• _Task directions_
Find and return every line of the data that contains the word "check".

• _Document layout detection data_
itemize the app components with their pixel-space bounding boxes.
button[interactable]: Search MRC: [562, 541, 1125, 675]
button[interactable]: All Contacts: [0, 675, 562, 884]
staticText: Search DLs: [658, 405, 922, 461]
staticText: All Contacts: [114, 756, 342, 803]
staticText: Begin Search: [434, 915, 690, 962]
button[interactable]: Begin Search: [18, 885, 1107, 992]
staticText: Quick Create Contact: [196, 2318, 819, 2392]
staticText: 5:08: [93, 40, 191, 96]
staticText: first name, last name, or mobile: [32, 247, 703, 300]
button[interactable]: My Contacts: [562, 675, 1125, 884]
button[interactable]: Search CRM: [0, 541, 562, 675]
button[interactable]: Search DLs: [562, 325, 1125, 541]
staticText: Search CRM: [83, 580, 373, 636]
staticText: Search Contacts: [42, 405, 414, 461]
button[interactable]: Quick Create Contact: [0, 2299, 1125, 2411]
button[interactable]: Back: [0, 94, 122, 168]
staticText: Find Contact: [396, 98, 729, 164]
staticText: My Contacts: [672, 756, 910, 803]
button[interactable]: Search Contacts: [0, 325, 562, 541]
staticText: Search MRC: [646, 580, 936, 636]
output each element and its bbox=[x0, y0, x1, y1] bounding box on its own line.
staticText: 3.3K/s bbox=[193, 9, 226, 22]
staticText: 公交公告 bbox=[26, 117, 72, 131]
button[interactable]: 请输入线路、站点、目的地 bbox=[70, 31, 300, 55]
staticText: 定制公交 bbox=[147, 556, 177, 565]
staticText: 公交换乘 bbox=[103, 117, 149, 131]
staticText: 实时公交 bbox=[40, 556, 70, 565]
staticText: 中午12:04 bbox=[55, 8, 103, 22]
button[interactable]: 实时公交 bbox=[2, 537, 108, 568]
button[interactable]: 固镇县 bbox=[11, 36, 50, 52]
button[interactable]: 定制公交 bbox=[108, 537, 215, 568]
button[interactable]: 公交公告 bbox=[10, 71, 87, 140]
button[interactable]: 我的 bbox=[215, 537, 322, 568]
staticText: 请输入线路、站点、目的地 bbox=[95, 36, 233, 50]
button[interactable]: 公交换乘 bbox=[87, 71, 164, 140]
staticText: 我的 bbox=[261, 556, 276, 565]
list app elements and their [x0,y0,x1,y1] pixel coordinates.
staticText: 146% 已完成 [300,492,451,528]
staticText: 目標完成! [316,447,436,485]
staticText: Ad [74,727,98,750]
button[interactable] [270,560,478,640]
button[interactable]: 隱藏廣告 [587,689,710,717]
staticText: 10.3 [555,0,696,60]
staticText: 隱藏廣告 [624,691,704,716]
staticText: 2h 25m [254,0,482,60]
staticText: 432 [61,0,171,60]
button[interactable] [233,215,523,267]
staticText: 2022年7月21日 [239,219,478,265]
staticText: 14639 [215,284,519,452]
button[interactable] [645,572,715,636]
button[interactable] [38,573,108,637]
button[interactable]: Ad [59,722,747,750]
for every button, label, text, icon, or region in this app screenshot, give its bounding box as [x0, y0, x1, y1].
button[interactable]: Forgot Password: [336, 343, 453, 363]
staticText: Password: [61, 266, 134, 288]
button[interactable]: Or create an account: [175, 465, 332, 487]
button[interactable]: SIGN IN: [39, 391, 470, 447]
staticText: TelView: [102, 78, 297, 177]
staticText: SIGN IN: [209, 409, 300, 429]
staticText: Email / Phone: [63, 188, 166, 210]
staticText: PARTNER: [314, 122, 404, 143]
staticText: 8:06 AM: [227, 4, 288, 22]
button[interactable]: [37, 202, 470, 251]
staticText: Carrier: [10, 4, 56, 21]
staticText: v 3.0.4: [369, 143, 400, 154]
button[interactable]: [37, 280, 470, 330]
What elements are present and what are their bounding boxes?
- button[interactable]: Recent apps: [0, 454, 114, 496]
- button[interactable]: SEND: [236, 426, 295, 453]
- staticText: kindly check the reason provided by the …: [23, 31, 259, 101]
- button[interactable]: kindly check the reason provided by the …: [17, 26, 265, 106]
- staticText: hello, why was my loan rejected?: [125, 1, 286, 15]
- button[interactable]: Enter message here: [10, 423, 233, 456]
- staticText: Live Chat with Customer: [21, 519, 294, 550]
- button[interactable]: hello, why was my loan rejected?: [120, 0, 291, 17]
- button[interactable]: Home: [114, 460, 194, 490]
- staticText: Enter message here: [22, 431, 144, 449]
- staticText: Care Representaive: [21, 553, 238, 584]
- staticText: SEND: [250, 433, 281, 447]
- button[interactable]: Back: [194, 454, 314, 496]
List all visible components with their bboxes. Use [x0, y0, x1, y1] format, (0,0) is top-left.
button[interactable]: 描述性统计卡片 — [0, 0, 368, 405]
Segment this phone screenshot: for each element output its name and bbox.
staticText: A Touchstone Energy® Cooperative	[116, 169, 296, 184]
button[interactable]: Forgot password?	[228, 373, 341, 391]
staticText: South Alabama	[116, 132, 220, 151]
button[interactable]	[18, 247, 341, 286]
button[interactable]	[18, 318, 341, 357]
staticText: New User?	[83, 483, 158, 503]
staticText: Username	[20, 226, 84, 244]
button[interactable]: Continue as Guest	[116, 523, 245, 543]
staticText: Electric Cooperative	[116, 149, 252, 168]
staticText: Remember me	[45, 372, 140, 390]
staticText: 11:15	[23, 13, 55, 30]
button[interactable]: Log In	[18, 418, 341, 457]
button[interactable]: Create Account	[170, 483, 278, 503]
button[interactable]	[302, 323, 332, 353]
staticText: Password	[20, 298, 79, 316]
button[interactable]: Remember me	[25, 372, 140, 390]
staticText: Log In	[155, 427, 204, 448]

• _Exercise answer_
- staticText: kindly check the reason provided by the …: [23, 31, 259, 101]
- button[interactable]: kindly check the reason provided by the …: [17, 26, 265, 106]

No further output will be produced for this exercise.